Bringing AI to the data centre
Artificial intelligence (AI) is front and centre for many enterprises because of its potential to deliver significant benefits to both top and bottom lines of businesses. It can help enterprises make better decisions by leveraging their data to reduce costs by improving process efficiencies and to increase revenues and gain competitive advantage by bringing new offerings to market more swiftly.
Further, AI has enormous potential to impact human lives. AI can help deliver better healthcare by reducing human errors in diagnosis, enhancing understanding and treatment of diseases and dramatically accelerating drug discovery. It can also be utilised to enhance personal security by identifying potential threats from humans or nature before they become an issue, such as more accurate weather forecasts, or enhanced, in-car traffic monitoring.

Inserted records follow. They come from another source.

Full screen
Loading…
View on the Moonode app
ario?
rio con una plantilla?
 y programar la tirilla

Many of the intelligent applications delivering these transformational benefits in enterprises need huge amounts of data, particularly using new methods like deep learning, which enables AI today. Much of this data still resides in on-premise data centres due to security restrictions, privacy laws or even the economics of moving sheer amounts of data. These issues are much more prominent in certain verticals like healthcare, manufacturing, finance and research organizations. When developing and deploying AI applications in these scenarios, it makes more sense to bring the compute power closer to the data than the other way around.

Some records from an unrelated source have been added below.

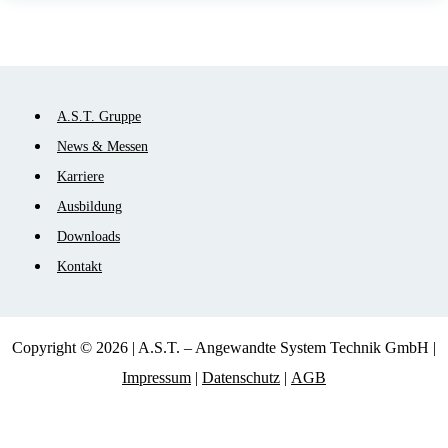
Navigation
A.S.T. Gruppe
überspringen
News & Messen
Karriere
Ausbildung
Downloads
Kontakt
Copyright © 2026 | A.S.T. – Angewandte System Technik GmbH |
Impressum
|
Datenschutz
|
AGB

To be successful with AI efforts, enterprises need more than just a hardware provider for their computing needs. They need a partner who will work hand-in-hand to help reduce business uncertainty and technical complexity associated with this emerging technology. Lenovo is taking a unique approach to meet customer needs through several offerings, which goes beyond infrastructure. Together with Launch:AI Workshops, Lenovo’s global AI Innovation Centres help customers identify use cases that can deliver business value and execute proofs-of-concept by providing AI expertise and optimized infrastructure to reduce business risk and prove technical viability.
The next pahse
The next phase of executing AI projects even bring many more challenges, particularly in procuring hardware and software tools to support data scientists and developers while optimizing total cost of ownership (TCO). Currently, much of the AI development using deep learning method makes use of open source software frameworks such as TensorFlow, Caffe, MxNet, etc., whereas enterprise IT experience is mostly with packaged software applications, which are easy to manage. Adding further complexity is the need to support multiple developers using various frameworks and versions to accomplish the same task. In this context, enterprises need supporting development tools to leverage open source effectively. Our award-winning Lenovo intelligent Computing Orchestration (LiCO) simplifies AI development by efficiently managing cluster resources, open source frameworks and typical AI workflows.

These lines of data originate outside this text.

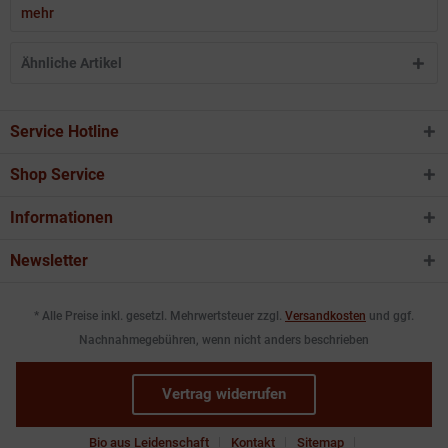
mehr
Ähnliche Artikel
Service Hotline
Shop Service
Informationen
Newsletter
* Alle Preise inkl. gesetzl. Mehrwertsteuer zzgl.
Versandkosten
und ggf.
Nachnahmegebühren, wenn nicht anders beschrieben
Vertrag widerrufen
Bio aus Leidenschaft
Kontakt
Sitemap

Procuring infrastructure for AI is a balancing act for many data centre IT admins because of the need to satisfy multiple requirements. These typically include meeting the diverse performance demands from data scientists, AI engineers and software engineers, while optimizing the TCO. A difficult needle to thread!
The optimal solution would have the performance of a purpose-built system, yet have the flexibility to run multiple applications, even non-AI workloads. With this blueprint in mind, the Lenovo ThinkSystem SR670 was designed primarily for scale-out AI workloads, but with flexibility to handle traditional high-performance computing (HPC), virtual desktop infrastructure (VDI), video processing, etc. Further, it efficiently scales from experimentation with a couple of nodes to large-scale deployments in distributed training environments, which LiCO also supports as an added benefit.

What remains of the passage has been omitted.